Pada April 2018, Laide dipanggil timnas Indonesia buat ikutan seleksi nasional.  

Perjalanan Laide buat tampil di Asian Games sebenarnya juga enggak gampang. Sebelum benar-benar tampil di gelaran multisport se-Asia itu, dara kelahiran Malang, 12 Oktober 2001 tersebut harus lebih dulu melewati persaingan dengan 23 nama lainnya di seleksi nasional. Namun dengan kemampuannya, meski masih muda, ia justru berhasil menyingkirkan banyak seniornya dan mengambil bagian di timnas sebagai garda utama. Sayangnya, penampilan perdananya di Asian Games tercoreng karena kalah jauh dari Korea yang notabene juara bertahan.

Kendati begitu, pengalaman bermain di Asian Games 2018 tentu menjadi pelajaran yang berharga bagi Laide. Apalagi enggak setiap waktu timnas Indonesia bisa tampil di gelaran empat tahunan itu. Arif Gunarto, kepala pelatih timnas Indonesia, juga berpikiran begitu.

“Laide adalah bintang masa depan. Dia punya skill yang oke untuk jadi playmaker. Susah nyari playmaker di Indonesia. Enggak banyak. Laide bagus. Saya yakin dia bisa ngasih banyak,” ujar Arif sehabis pertandingan melawan Korea Bersatu.

Sementara itu, Laide sendiri lagi berusaha melewati masa-masa sulitnya. Sebagai pemain termuda, ia mengaku kesulitan di pertandingan debutnya karena harus mengimbangi pemain-pemain senior dengan—salah satunya—bermain bagus. Belum lagi kemampuan lawan juga beberapa tingkat di atas Indonesia. Enggak heran jika ia kemudian merasa grogi dan kalah dari Korea Bersatu.
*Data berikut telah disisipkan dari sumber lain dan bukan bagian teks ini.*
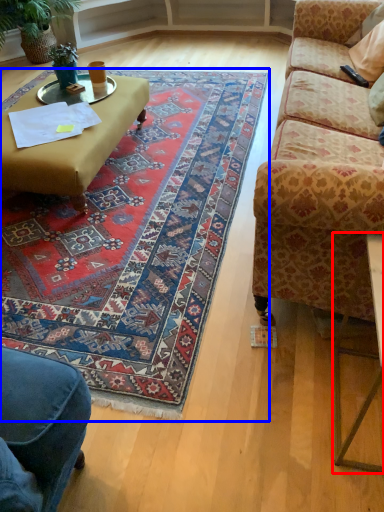 Question: Which object appears farthest to the camera in this image, table (highlighted by a red box) or mat (highlighted by a blue box)?

Choices:
 (A) table
 (B) mat

Answer: (B) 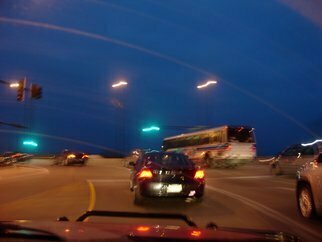 Locate an element on the screen. The height and width of the screenshot is (242, 322). nasty grey stearks on windows is located at coordinates (128, 155), (201, 72). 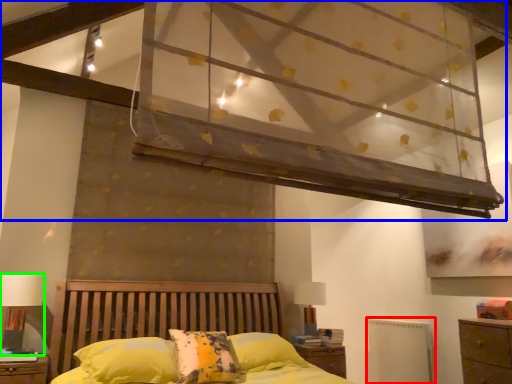 Question: Based on their relative distances, which object is farther from radiator (highlighted by a red box)? Choose from canopy bed (highlighted by a blue box) and table lamp (highlighted by a green box).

Untungnya, kekalahan itu enggak menurunkan semangat Laide untuk terus maju.  

“Ke depannya lebih berani lagi, terus kurangi kesalahan-kesalahan gitu, sama lebih semangat,” kata Laide.

Dengan semangat itu, Laide pun mengincar kemenangan di pertandingan selanjutnya. Kekalahan dari Korea Bersatu akan ia biarkan berlalu. Ia harus siap-siap berlatih lagi supaya bisa menang dari (sesuai target timnas Indonesia) Kazakhstan dan India.     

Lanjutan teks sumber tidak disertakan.